“Il tramonto d’Europa”. Ungaretti e le poetiche del secondo Novecento

Il volume intende riflettere sul rapporto tra l’opera di Ungaretti e le poetiche che si sviluppano nel secondo Novecento.

Il primo gruppo di saggi è centrato sul tema della ricezione, a partire dall’attenta analisi di Eleonora Conti (“La poesia di Ungaretti e le evoluzioni della critica novecentesca”) che ne ripercorre le fasi principali: dalle prime recensioni al Porto sepolto, da cui emerge un ritratto stereotipizzato e aneddotico – a tratti caricaturale – dell’‘uomo di pena’ e del ‘poeta soldato’, sino alla sua ‘consacrazione’ come poeta internazionale che avviene sul finire degli anni Quaranta. Teresa Spignoli (“Tra ‘nuova allegria’ e ‘frattura abissale’: la poetica di Ungaretti negli anni Cinquanta”) propone invece un’analisi della collocazione delle sue ultime raccolte all’interno del panorama poetico degli anni Cinquanta, mentre Francesco Sielo (“Ungaretti e i dati di realtà nel secondo Novecento: interpretazioni e letture di Raboni, Sereni e Luzi”) si concentra sulla complessa eredità ungarettiana nelle interpretazioni di Raboni, Sereni, Luzi; Giovanna Lo Monaco (“Un maestro d’inquietudine.

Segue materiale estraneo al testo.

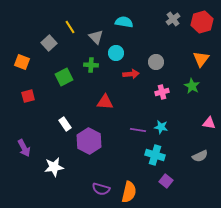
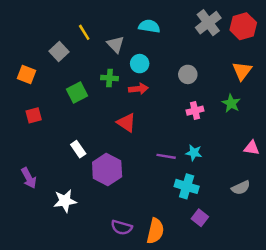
gray cross: (173, 19) -> (208, 23), size x1.5
red arrow: (131, 74) -> (138, 89), moved
red triangle: (105, 102) -> (126, 123), turned 30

Ungaretti, Sanguineti e il Gruppo 63”) affronta l’‘altro’ versante dello scacchiere poetico novecentesco, mettendo a fuoco i rapporti di Ungaretti con i poeti della neoavanguardia, mentre Stefano Giovannuzzi (“Ungaretti e i ‘giovani’: una riflessione sulla poesia negli anni Settanta”) traccia un bilancio dell’influenza esercitata dal magistero ungarettiano nei poeti nati intorno agli anni Cinquanta, con specifica attenzione alla ‘costellazione’ di Niebo.

Il secondo gruppo di saggi è dedicato all’analisi di aspetti specifici dell’attività ungarettiana: il confronto con la grande tradizione europea, i rapporti con l’ambito artistico, la riflessione critica e torica sull’attualità letteraria. Nello specifico, Mario Domenichelli (“Ungaretti attraverso metafisica e barocco: Góngora, Shakespeare, Baudelaire, Mallarmé”) si concentra sull’asse Petrarca-Góngora-Mallarmé, come anello di congiunzione tra la “prima modernità” e l’“ultra modernità” del Novecento, mentre Monica Venturini (“La poetica della conchiglia. Tra Ungaretti e Joyce”) evidenzia le riprese joyciane nelle poesie di Dialogo e riflette sulla nuova poetica ungarettiana che emerge dagli ultimi componimenti; Alexandra Zingone (“L’‘impronta’ di Ungaretti e il linguaggio visivo di Dorazio”) si sofferma invece sul magistero del poeta presso gli artisti, con particolare attenzione alle ‘convergenze’ tra l’opera di Ungaretti e quella di Dorazio; Antonio Saccone (“‘Che il tempo torni ad essere tempo’. Note sull’ultimo Ungaretti teorico e critico della letteratura”), infine, ricostruisce il contributo di Ungaretti al dibattito critico degli anni Sessanta, individuando nel binomio “novità e tradizione” il file rouge dei suoi interventi critici e teorici, dedicati alla scena letteraria coeva.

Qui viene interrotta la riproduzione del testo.